FIFTY years ago this summer Roger Purvis from Menston, a fellow sixth form student from Prince Henry’s Grammar School, accompanied me on a cycling holiday in the Scottish borders stopping at various Youth Hostels. During our visit we called to see a number of historical and literary sites (including Sir Walter Scott’s house, Abbotsford), some of which were the various Abbeys in the area.

When this new walking guidebook landed on my doorstep recently it brought back many memories of that holiday in 1969. The guide written by Paul Boobyer takes the reader on a 68 mile circuit in the Scottish Borders, taking in four of Britain’s grandest ruined medieval abbeys. Beginning and ending at Tweedbank station just outside Galashiels, the route, which is described over six stages, is as rich in history as it is in pastoral charm. It is mainly low level and easy walking on the first three stages and then the following three stages involve some inclines, but none that are demanding for people with a moderate level of fitness. Most of the route is off-road, but there are some stretches along quiet, minor roads. The route descriptions look very clear and there are regular sketch maps to help the reader plus numerous photographs taken along the route to accompany the description.

The four abbeys visited en-route are Dryburgh, Jedburgh, Kelso and Melrose all of which were established in the 12th century. Melrose Abbey is particularly well known for its many carved decorative details, including likenesses of saints, dragons, gargoyles and plants. On one of the abbey’s stairways is an inscription by John Morow, a master mason, which says, Be halde to ye hende “Keep in mind, the end, your salvation”. This has subsequently become the motto of the town of Melrose.

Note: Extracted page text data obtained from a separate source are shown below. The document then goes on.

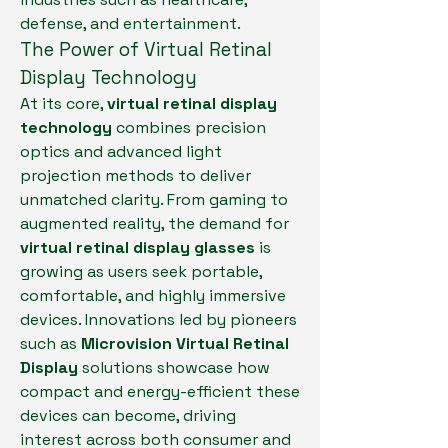
defense, and entertainment.
The Power of Virtual Retinal 
Display Technology
At its core, 
virtual retinal display 
technology
 combines precision 
optics and advanced light 
projection methods to deliver 
unmatched clarity. From gaming to 
augmented reality, the demand for 
virtual retinal display glasses
 is 
growing as users seek portable, 
comfortable, and highly immersive 
devices. Innovations led by pioneers 
such as 
Microvision Virtual Retinal 
Display
 solutions showcase how 
compact and energy-efficient these 
devices can become, driving 
interest across both consumer and 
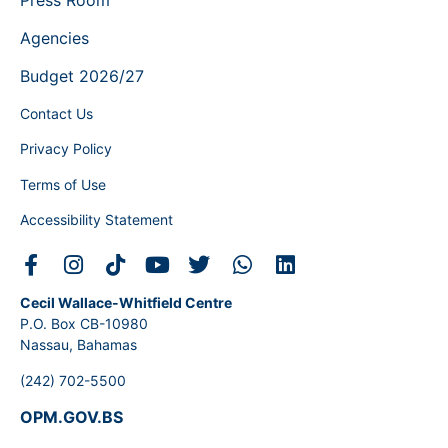
Agencies
Budget 2026/27
Contact Us
Privacy Policy
Terms of Use
Accessibility Statement
Cecil Wallace-Whitfield Centre
P.O. Box CB-10980
Nassau, Bahamas
(242) 702-5500
OPM.GOV.BS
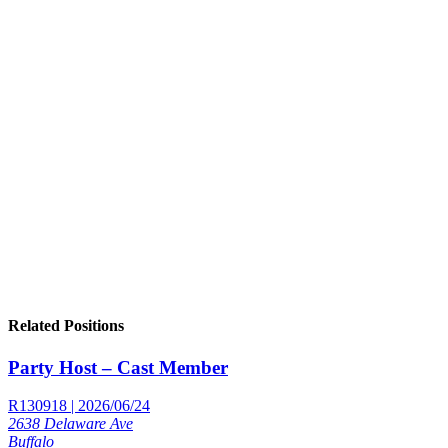
Related Positions
Party Host – Cast Member
R130918 | 2026/06/24
2638 Delaware Ave
Buffalo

As is usual with Cicerone books, there are a number of useful appendices at the end of the route description. These include facilities available on each stage of the Borders Abbeys Way, accommodation, public transport information, useful contacts and further reading about the locality.

This is a walk that I am sure many people would enjoy in a particularly beautiful part of Southern Scotland. But don’t do it between June and August when the Scottish midge is particularly prevalent.